POR: ARTURO CERVANTES.
Cuando terminé de ver esta película, no sabía si ponerme de pie y aplaudir efusivamente o regalarme (urgente) un fin de semana en un spa. Juro por mi abuela que está en el cielo que mis pies se acalambraron, que mis huesos experimentaron una rigidez cadavérica, que me asfixiaba. Fue demasiado, mucho más de lo que podía soportar.
Tuve ganas de correr a la Fiscalía y meterle un juicio al criminal de El Coleccionista que me recomendó este film. Pero, también, tuve deseos de ir donde él y, como un buen perdedor, aceptar la derrota: “Ok, tenías razón. No mentiste cuando me dijiste que esta peli no me dejaría dormir”.
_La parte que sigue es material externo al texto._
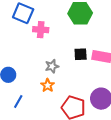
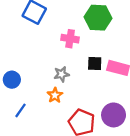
pink cross: (41, 30) -> (70, 39), moved

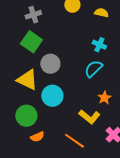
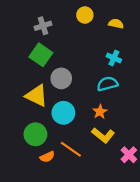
cyan semicircle: (93, 69) -> (107, 84), turned 30
orange star: (104, 98) -> (100, 112), moved
orange line: (74, 141) -> (71, 149), moved

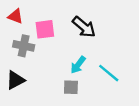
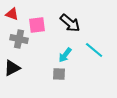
cyan line: (109, 73) -> (94, 50), moved

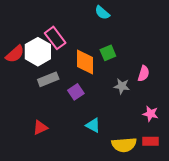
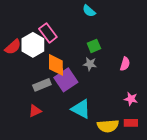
orange diamond: (85, 62) -> (56, 65), moved
gray rectangle: (48, 79) -> (42, 85), moved
gray star: (122, 86) -> (90, 64), moved
purple square: (76, 92) -> (66, 80), size x1.6
cyan triangle: (93, 125) -> (81, 109), size x1.5

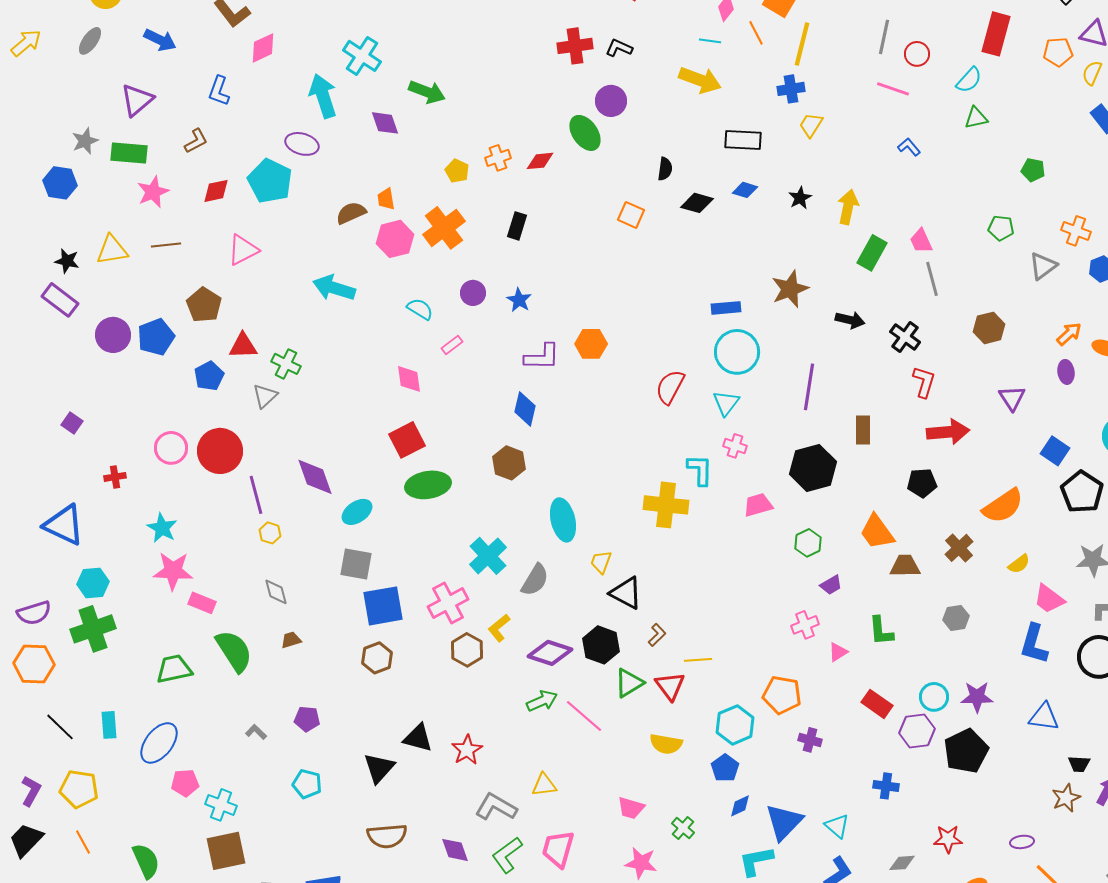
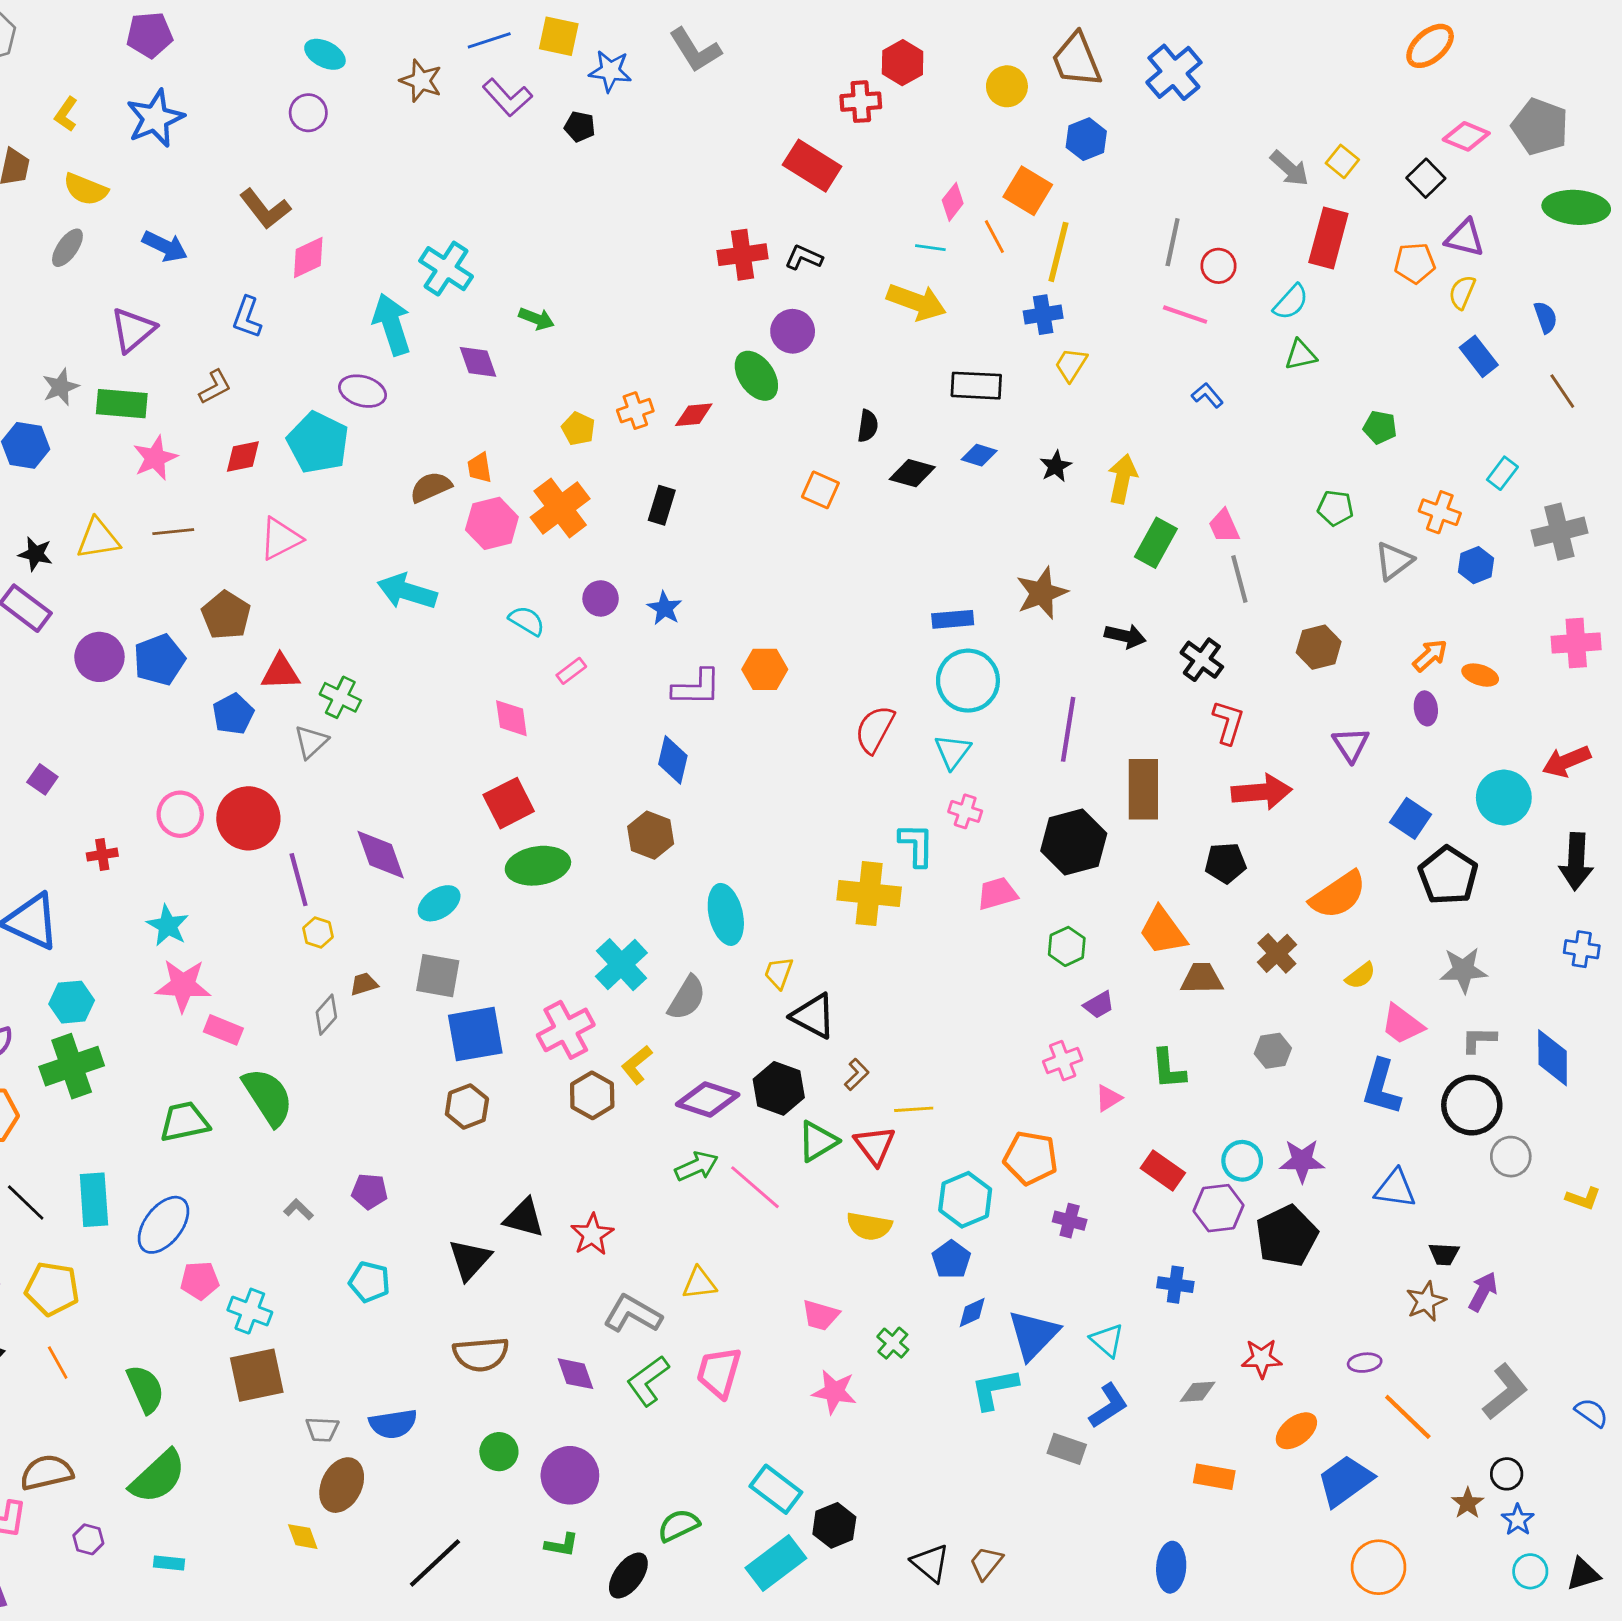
green arrow: (427, 92) -> (537, 319), size x0.7
brown rectangle: (863, 430) -> (1143, 789), size x1.5
gray diamond: (276, 592) -> (326, 1015), turned 56
brown trapezoid: (291, 640) -> (364, 984), moved
cyan rectangle: (109, 725) -> (94, 1200), size x1.4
Veamos, esto es más o menos así. Dos tipos van en plan de excursión juvenil por un desierto. Su alegría desaparece una vez que se saben perdidos. ¿Algo más? No, nada más. El resto es un montón de planos secuencias sin una misericordiosa elipsis (saltos de tiempo) de por medio.
Los acompañamos en su desesperante, insoportable deseo de encontrar la salida. Pasan las horas, pasan los días y nada de nada. Lo único que no pasa es el hambre, el calor apocalíptico y la desesperación de quienes se saben muertos en vida. Este es un gran laberinto sin escapatoria. Lo saben. Lo sabemos.
Gus Van Sant (el director gringo que ya nos regaló las fenomenales “Elephant”, “Last Days” y “En busca del destino”), de una u otra forma, nos quieres joder la vista. En verdad, eso es lo que quiere con este film.
Porque nos obliga a seguir a estos tipos. Y lo hace, en ocasiones, por quince largos minutos. Quince eternos minutos en los que no pasa absolutamente nada. Caminan, caminan y nosotros, tarados, los acompañamos en su recorrido, a veces, sin diálogos. El espectador se mete en esa eternidad desértica.
Veamos lo que el mismo director dice para explicar su obra maestra:
“En la mayoría de las películas los personajes tienen que decir algo. Aquí no dicen absolutamente nada durante mucho rato, y cuando hablan no comprendemos necesariamente de inmediato lo que dicen. En parte, queríamos que el público se sintiera perdido a lo largo del metraje con estos dos tipos”.
¡Bingo!
Los que han visto “Elephant” o “Paranoid Park” saben que este director es así, que está tostado. Saben que le encanta a seguir a sus protagonistas por larguísimos minutos sin ofrecer nada más que eso. Pues bien, “Gerry” es algo así, pero peor.
El clímax, el colmo de la inmisericordia con el espectador, llega cuando uno de los personajes queda atrapado en una cima alta y se debate en la mortal decisión de saltar o no (con el riego de por medio de romperse una o dos patas). Y la cámara, ubicada en una esquina cualquiera, sin moverse, sin parpadear, tan sólo nos permite ver unas sombras lejanas que se mueven.
Matt Damon y Casey Affleck son los actores estrellas de este film. Y digo que son las estrellas por dos motivos. Primero, porque en verdad lo son. Pero, sobretodo, porque son los únicos intérpretes. Salvo una última escena -que nos sorprende a todos- en la que aparecen dos nuevos personajes, el 99.99% de este film emplea únicamente a Damon y Affeck.
Cuando le pidieron a Gust Van Sant que cuente cómo nació la idea de rodar este film, contestó que los tres (Damon, Affeck y él) querían hacer una película con tan sólo bosquejos inconclusos, sin un guión. Me los puedo imaginar: “¿Oye, Gust, ¿te gusta cómo arrastro las zapatillas? ¡Mira cómo levanto polvo”. “Sí, Matt, está cool, dale, grabémoslo por 15 minutos seguidos. No digas nada. Sólo camina. Camina…”.
-¿Qué significa “Gerry”?, le preguntó otro periodista curioso.
-Gerry significa “gilipollas”, “capullo”, un imbécil que es capaz de perderse en el desierto. En realidad, los protagonistas no tienen nombre. Se llaman Gerry el uno al otro. De una u otra forma, todos tenemos dentro de nosotros un «Gerry».
Gust Van Sant es uno de mis directores preferidos y, la verdad, nunca he entendido por qué. Uno entiende que es un director que todo lo que filma, lo filma muy bien. Punto. Nada más que decir. Supongo que más allá de ser un buen director, es la prueba ferviente de que se puede ser un buen director. Aplicando, claro está, siempre, la eterna excusa del Chavo del 8: “Fue sin querer queriendo”.